**TASK OBJECTIVE:**
Repeat every record word for word and omit the images.

**EXERCISE MATERIAL:**
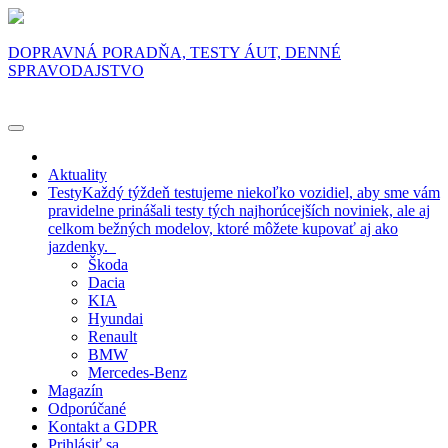
DOPRAVNÁ PORADŇA, TESTY ÁUT, DENNÉ
SPRAVODAJSTVO
Aktuality
Testy
Každý týždeň testujeme niekoľko vozidiel, aby sme vám
pravidelne prinášali testy tých najhorúcejších noviniek, ale aj
celkom bežných modelov, ktoré môžete kupovať aj ako
jazdenky.
Škoda
Dacia
KIA
Hyundai
Renault
BMW
Mercedes-Benz
Magazín
Odporúčané
Kontakt a GDPR
Prihlásiť sa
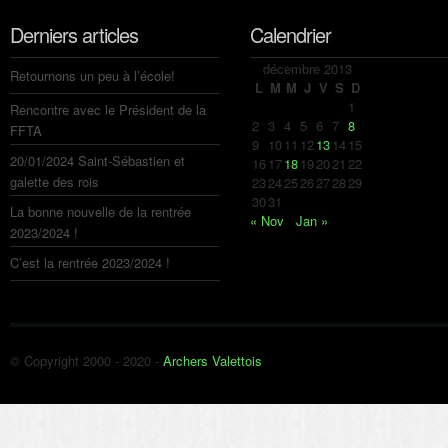
Derniers articles
Calendrier
décembre 2013
Retournons un peu à l’école!
L
M
M
J
V
S
D
1
Rencontre avec le Président de la
2
3
4
5
6
7
8
FFTA
9
10
11
12
13
14
15
20/01/2024 Saint-Sébastien et
16
17
18
19
20
21
22
galette des rois
23
24
25
26
27
28
29
30
31
La bonne nouvelle de la rentrée
« Nov
Jan »
2023/2024 !
C’est la rentrée 2023/2024 !
© Copyright 2000 - 2020 -
Archers Valettois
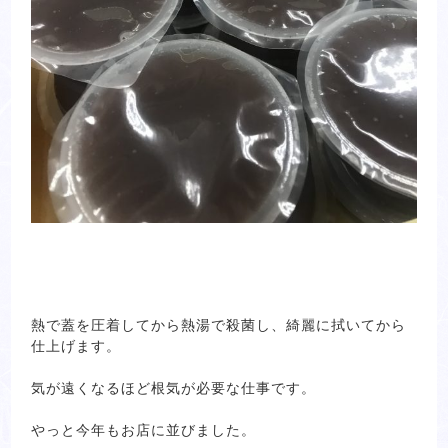
熱で蓋を圧着してから熱湯で殺菌し、綺麗に拭いてから
仕上げます。
気が遠くなるほど根気が必要な仕事です。
やっと今年もお店に並びました。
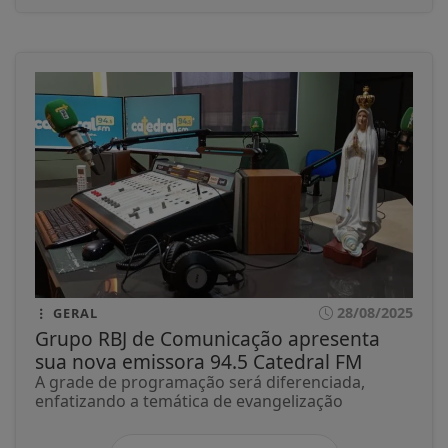
28/08/2025
GERAL
Grupo RBJ de Comunicação apresenta
sua nova emissora 94.5 Catedral FM
A grade de programação será diferenciada,
enfatizando a temática de evangelização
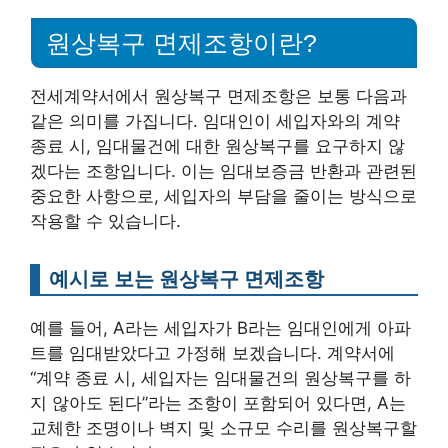
원상복구 면제조항이란?
전세계약서에서 원상복구 면제조항은 보통 다음과
같은 의미를 가집니다. 임대인이 세입자와의 계약
종료 시, 임대물건에 대한 원상복구를 요구하지 않
겠다는 조항입니다. 이는 임대보증금 반환과 관련된
중요한 사항으로, 세입자의 부담을 줄이는 방식으로
작용할 수 있습니다.
예시로 보는 원상복구 면제조항
예를 들어, A라는 세입자가 B라는 임대인에게 아파
트를 임대받았다고 가정해 보겠습니다. 계약서에
“계약 종료 시, 세입자는 임대물건의 원상복구를 하
지 않아도 된다”라는 조항이 포함되어 있다면, A는
교체한 조명이나 벽지 및 소규모 수리를 원상복구할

**RESPONSE:**
DOPRAVNÁ PORADŇA, TESTY ÁUT, DENNÉ
SPRAVODAJSTVO
Aktuality
Testy
Každý týždeň testujeme niekoľko vozidiel, aby sme vám
pravidelne prinášali testy tých najhorúcejších noviniek, ale aj
celkom bežných modelov, ktoré môžete kupovať aj ako
jazdenky.
Škoda
Dacia
KIA
Hyundai
Renault
BMW
Mercedes-Benz
Magazín
Odporúčané
Kontakt a GDPR
Prihlásiť sa
Derniers articles
Calendrier
décembre 2013
Retournons un peu à l’école!
L
M
M
J
V
S
D
1
Rencontre avec le Président de la
2
3
4
5
6
7
8
FFTA
9
10
11
12
13
14
15
20/01/2024 Saint-Sébastien et
16
17
18
19
20
21
22
galette des rois
23
24
25
26
27
28
29
30
31
La bonne nouvelle de la rentrée
« Nov
Jan »
2023/2024 !
C’est la rentrée 2023/2024 !
© Copyright 2000 - 2020 -
Archers Valettois
熱で蓋を圧着してから熱湯で殺菌し、綺麗に拭いてから
仕上げます。
気が遠くなるほど根気が必要な仕事です。
やっと今年もお店に並びました。
28/08/2025
GERAL
Grupo RBJ de Comunicação apresenta
sua nova emissora 94.5 Catedral FM
A grade de programação será diferenciada,
enfatizando a temática de evangelização
원상복구 면제조항이란?
전세계약서에서 원상복구 면제조항은 보통 다음과
같은 의미를 가집니다. 임대인이 세입자와의 계약
종료 시, 임대물건에 대한 원상복구를 요구하지 않
겠다는 조항입니다. 이는 임대보증금 반환과 관련된
중요한 사항으로, 세입자의 부담을 줄이는 방식으로
작용할 수 있습니다.
예시로 보는 원상복구 면제조항
예를 들어, A라는 세입자가 B라는 임대인에게 아파
트를 임대받았다고 가정해 보겠습니다. 계약서에
“계약 종료 시, 세입자는 임대물건의 원상복구를 하
지 않아도 된다”라는 조항이 포함되어 있다면, A는
교체한 조명이나 벽지 및 소규모 수리를 원상복구할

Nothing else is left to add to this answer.